Washington (AFP)

Dr Anthony Fauci, world renowned expert in infectious diseases, has deployed a new talent in the face of the coronavirus: the art of delicately reframing his boss, the American president, without threatening his authority.

Almost every day, this calm and professorial immunology specialist shares a forum with Donald Trump to update the media on the response to the crisis.

And if he measures a head less than the president, he does not let it count.

Director of the National Institute of Infectious Diseases since the 1980s, Anthony Fauci, 79, has distinguished himself in the fight against many viruses, from AIDS to Ebola, with the constant concern of providing reliable information to the general public.

Faced with the Covid-19 pandemic, he followed the same course of action, even if it meant contradicting Donald Trump, who, for his part, was trying to minimize the severity of the crisis or promise a quick outcome to his fellow citizens who were confined to their homes.

"I'm walking on a ridge line," said Dr.
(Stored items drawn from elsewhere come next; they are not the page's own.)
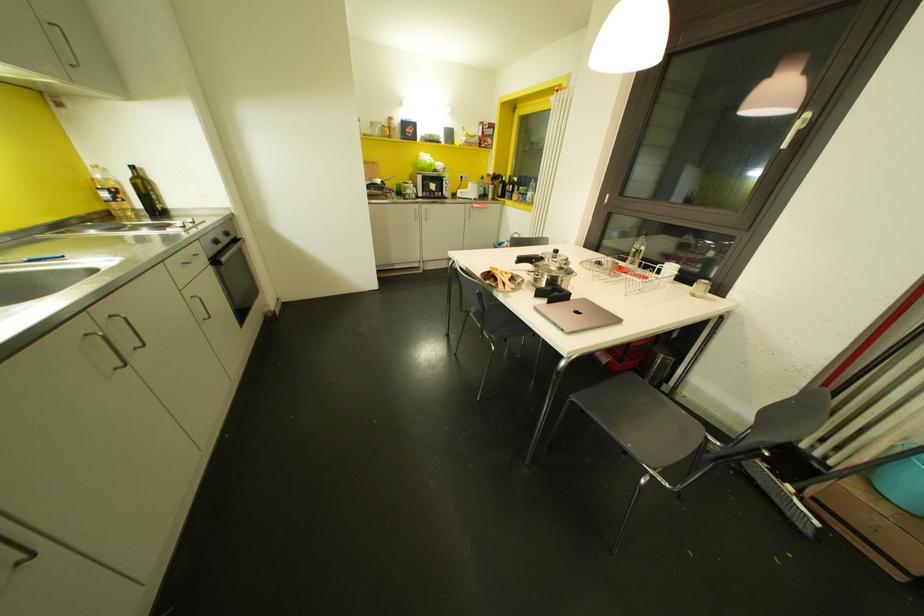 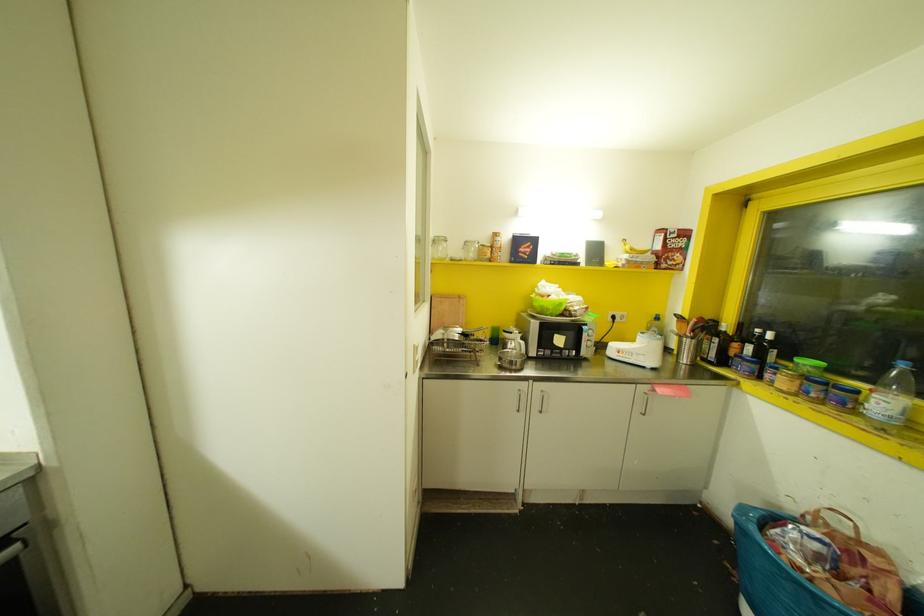 Where in the second image is the point corresponding to [503,195] from the first image?

(723, 361) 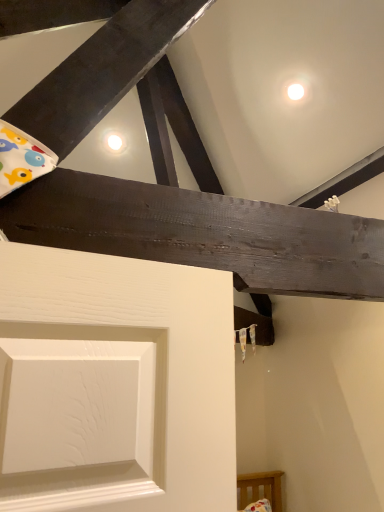 Question: Should I look upward or downward to see light brown wooden bed frame at lower right?

Choices:
 (A) down
 (B) up

Answer: (A) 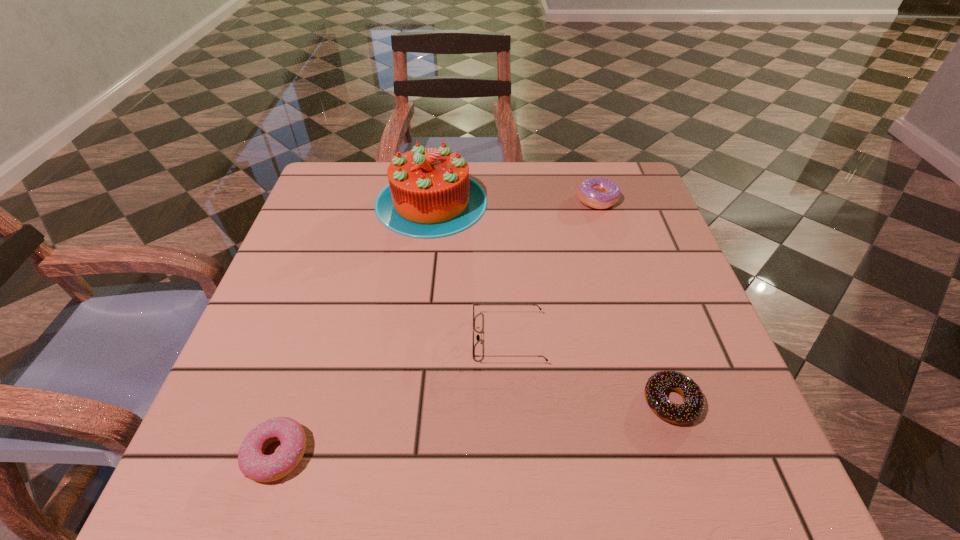 I want to click on the tallest object, so click(430, 195).

Locate an element on the screen. the farthest doughnut is located at coordinates (600, 193).

Locate an element on the screen. The image size is (960, 540). the third farthest object is located at coordinates (477, 337).

Locate an element on the screen. the leftmost doughnut is located at coordinates (254, 464).

Identify the location of the shortest object. The image size is (960, 540). 691,409.

Locate an element on the screen. This screenshot has width=960, height=540. vacant space situated on the front of the tallest object is located at coordinates (424, 256).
Fauci recently. "I say things to the president that he does not want to hear and I have declared publicly things different from what he assures."
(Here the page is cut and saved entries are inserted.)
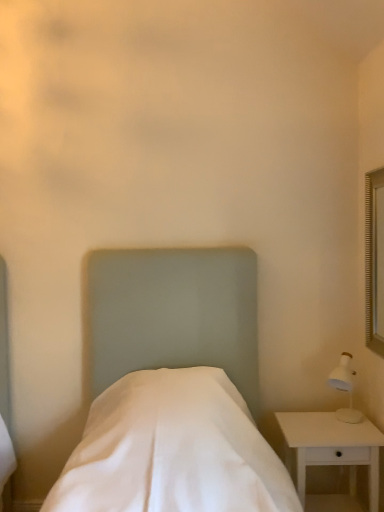 Question: In terms of size, does white wood nightstand at lower right appear bigger or smaller than white fabric bed at center?

Choices:
 (A) small
 (B) big

Answer: (A)

Question: In the image, is white wood nightstand at lower right positioned in front of or behind white fabric bed at center?

Choices:
 (A) front
 (B) behind

Answer: (B)

Question: Looking at their shapes, would you say white wood nightstand at lower right is wider or thinner than white fabric bed at center?

Choices:
 (A) wide
 (B) thin

Answer: (B)

Question: Is white fabric bed at center wider or thinner than white wood nightstand at lower right?

Choices:
 (A) thin
 (B) wide

Answer: (B)

Question: Would you say white fabric bed at center is to the left or to the right of white wood nightstand at lower right in the picture?

Choices:
 (A) right
 (B) left

Answer: (B)

Question: Is point (129, 271) closer or farther from the camera than point (357, 456)?

Choices:
 (A) closer
 (B) farther

Answer: (B)

Question: Do you think white fabric bed at center is within white wood nightstand at lower right, or outside of it?

Choices:
 (A) outside
 (B) inside

Answer: (A) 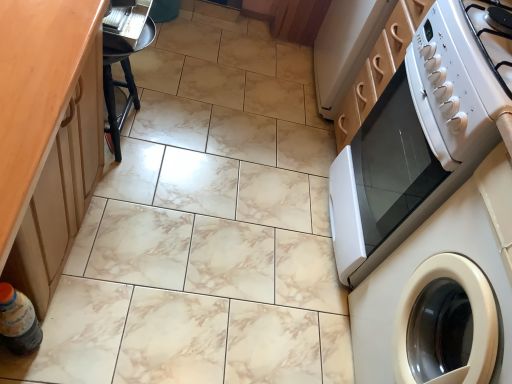 Question: Does dark brown plastic bottle at lower left appear on the right side of white glossy electric stove at upper right?

Choices:
 (A) no
 (B) yes

Answer: (A)

Question: Is dark brown plastic bottle at lower left positioned before white glossy electric stove at upper right?

Choices:
 (A) yes
 (B) no

Answer: (B)

Question: From the image's perspective, is dark brown plastic bottle at lower left beneath white glossy electric stove at upper right?

Choices:
 (A) yes
 (B) no

Answer: (A)

Question: Is dark brown plastic bottle at lower left turned away from white glossy electric stove at upper right?

Choices:
 (A) yes
 (B) no

Answer: (B)

Question: Considering the relative sizes of dark brown plastic bottle at lower left and white glossy electric stove at upper right in the image provided, is dark brown plastic bottle at lower left shorter than white glossy electric stove at upper right?

Choices:
 (A) yes
 (B) no

Answer: (B)

Question: Is dark brown plastic bottle at lower left next to white glossy electric stove at upper right?

Choices:
 (A) no
 (B) yes

Answer: (A)

Question: Is black wood bar stool at left bigger than dark brown plastic bottle at lower left?

Choices:
 (A) no
 (B) yes

Answer: (B)

Question: Would you say dark brown plastic bottle at lower left is part of black wood bar stool at left's contents?

Choices:
 (A) no
 (B) yes

Answer: (A)

Question: Is black wood bar stool at left closer to the viewer compared to dark brown plastic bottle at lower left?

Choices:
 (A) no
 (B) yes

Answer: (A)

Question: From the image's perspective, is black wood bar stool at left below dark brown plastic bottle at lower left?

Choices:
 (A) yes
 (B) no

Answer: (B)

Question: Does black wood bar stool at left appear on the right side of dark brown plastic bottle at lower left?

Choices:
 (A) yes
 (B) no

Answer: (A)

Question: Is black wood bar stool at left with dark brown plastic bottle at lower left?

Choices:
 (A) no
 (B) yes

Answer: (A)

Question: Does white glossy microwave at right have a lesser height compared to black wood bar stool at left?

Choices:
 (A) no
 (B) yes

Answer: (A) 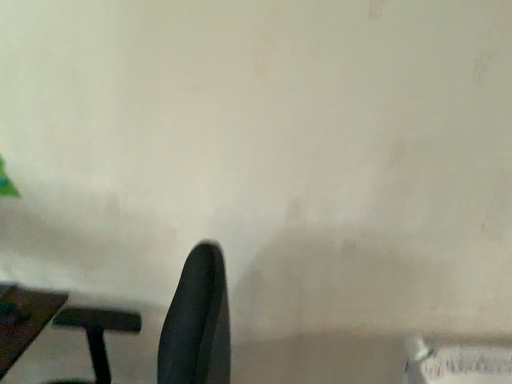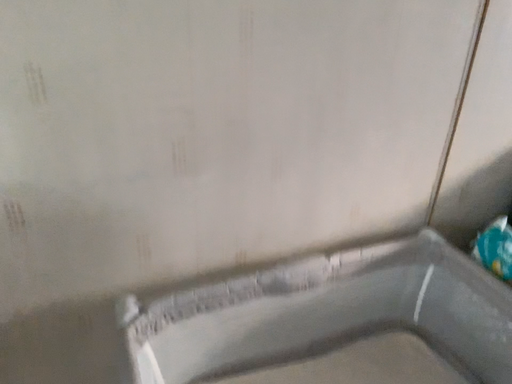 Question: Which way did the camera rotate in the video?

Choices:
 (A) rotated right
 (B) rotated left

Answer: (A) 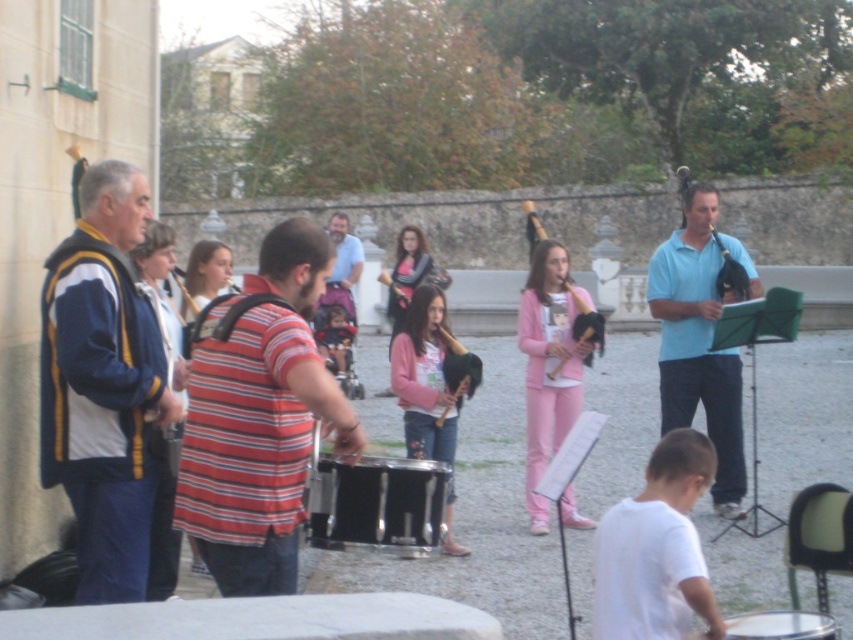 Question: Observing the image, what is the correct spatial positioning of striped cotton shirt at center in reference to black metallic drum at center?

Choices:
 (A) above
 (B) below

Answer: (A)

Question: Which point is farther to the camera?

Choices:
 (A) click(73, 496)
 (B) click(233, 493)
 (C) click(527, 243)

Answer: (C)

Question: Among these objects, which one is nearest to the camera?

Choices:
 (A) striped cotton shirt at center
 (B) white cotton shirt at lower center

Answer: (A)

Question: Is blue and yellow jacket at left closer to camera compared to wooden flute at center?

Choices:
 (A) yes
 (B) no

Answer: (A)

Question: From the image, what is the correct spatial relationship of blue and yellow jacket at left in relation to black drum at lower right?

Choices:
 (A) above
 (B) below

Answer: (A)

Question: Which object is closer to the camera taking this photo?

Choices:
 (A) blue smooth saxophone at center
 (B) black drum at lower right
 (C) blue and yellow jacket at left

Answer: (B) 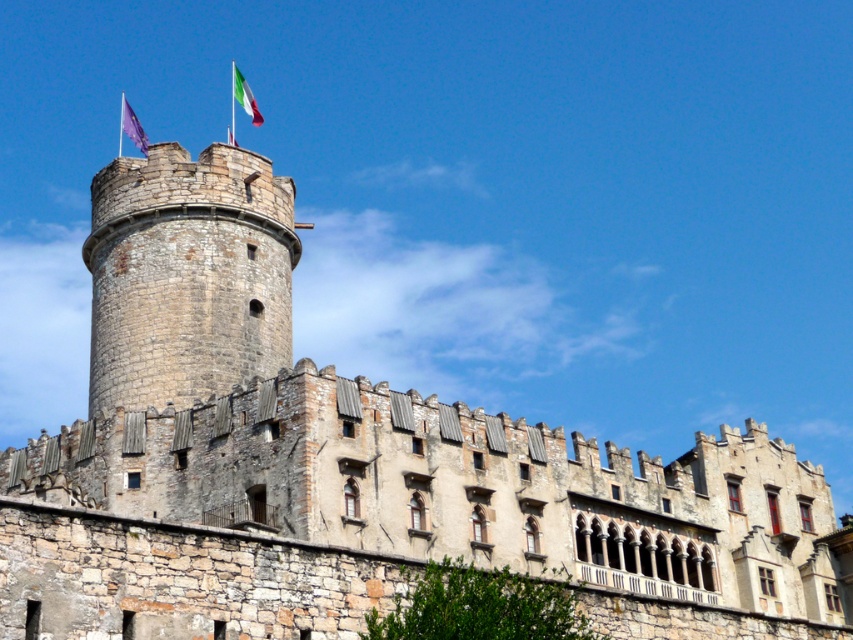 Question: Does rustic stone tower at center have a smaller size compared to purple fabric flag at top?

Choices:
 (A) no
 (B) yes

Answer: (A)

Question: Which is nearer to the rustic stone tower at center?

Choices:
 (A) green fabric flag at top center
 (B) purple fabric flag at top

Answer: (B)

Question: Which point is closer to the camera?

Choices:
 (A) (120, 97)
 (B) (236, 80)
 (C) (244, 266)

Answer: (C)

Question: Does rustic stone tower at center have a smaller size compared to green fabric flag at top center?

Choices:
 (A) yes
 (B) no

Answer: (B)

Question: Among these objects, which one is nearest to the camera?

Choices:
 (A) green fabric flag at top center
 (B) purple fabric flag at top

Answer: (B)

Question: Is purple fabric flag at top bigger than green fabric flag at top center?

Choices:
 (A) yes
 (B) no

Answer: (A) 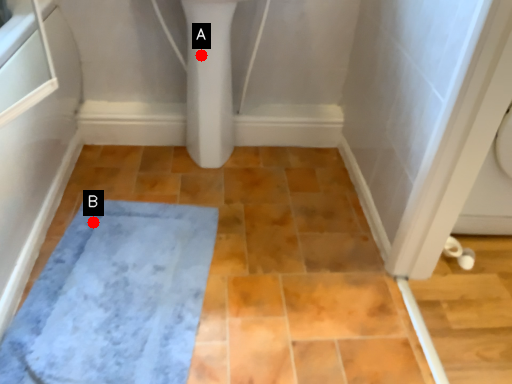 Question: Two points are circled on the image, labeled by A and B beside each circle. Which point is closer to the camera?

Choices:
 (A) A is closer
 (B) B is closer

Answer: (B)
"I don't want to embarrass him" or "play the tough guys", "I just want to give the facts," he added in an exchange with the New York Times.
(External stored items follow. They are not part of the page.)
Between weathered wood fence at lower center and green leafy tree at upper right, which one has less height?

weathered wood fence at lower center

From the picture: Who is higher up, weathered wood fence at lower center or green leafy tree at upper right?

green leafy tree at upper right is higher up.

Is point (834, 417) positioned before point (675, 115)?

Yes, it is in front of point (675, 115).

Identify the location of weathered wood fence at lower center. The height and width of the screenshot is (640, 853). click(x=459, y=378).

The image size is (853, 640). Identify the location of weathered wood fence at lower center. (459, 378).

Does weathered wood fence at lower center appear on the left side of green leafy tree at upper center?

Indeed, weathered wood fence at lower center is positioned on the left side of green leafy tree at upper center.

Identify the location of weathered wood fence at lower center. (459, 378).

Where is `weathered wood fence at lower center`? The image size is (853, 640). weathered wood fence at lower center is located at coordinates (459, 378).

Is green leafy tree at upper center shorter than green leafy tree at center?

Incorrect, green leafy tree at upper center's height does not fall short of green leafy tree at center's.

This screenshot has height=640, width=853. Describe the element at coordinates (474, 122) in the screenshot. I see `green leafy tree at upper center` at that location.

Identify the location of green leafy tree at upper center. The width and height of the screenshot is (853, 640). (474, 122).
So, when the White House tenant hinted in early March that a vaccine would be available within "three to four months", the expert immediately clarified: "we will not have a vaccine, we will start testing on a vaccine. "

And to add in his rocky New York accent: "As I told you Mr. President, it will take a year to a year and a half" before distributing an effective and safe vaccine.

- "Throwing yourself on the microphone" -

More recently, Donald Trump touted the "very encouraging" preliminary results of an antimalarial drug against the new virus. Asked the next day about this, Dr. Fauci noted that studies on the subject were still "anecdotal".

Yet it downplays their differences. "I do not disagree on the merits" with the president, he assured in an interview published Sunday by Science Magazine.

The president "expresses himself in a way that I will not have chosen because it can create misunderstandings on the facts", but "on the subjects of importance, he listens to me", he said added.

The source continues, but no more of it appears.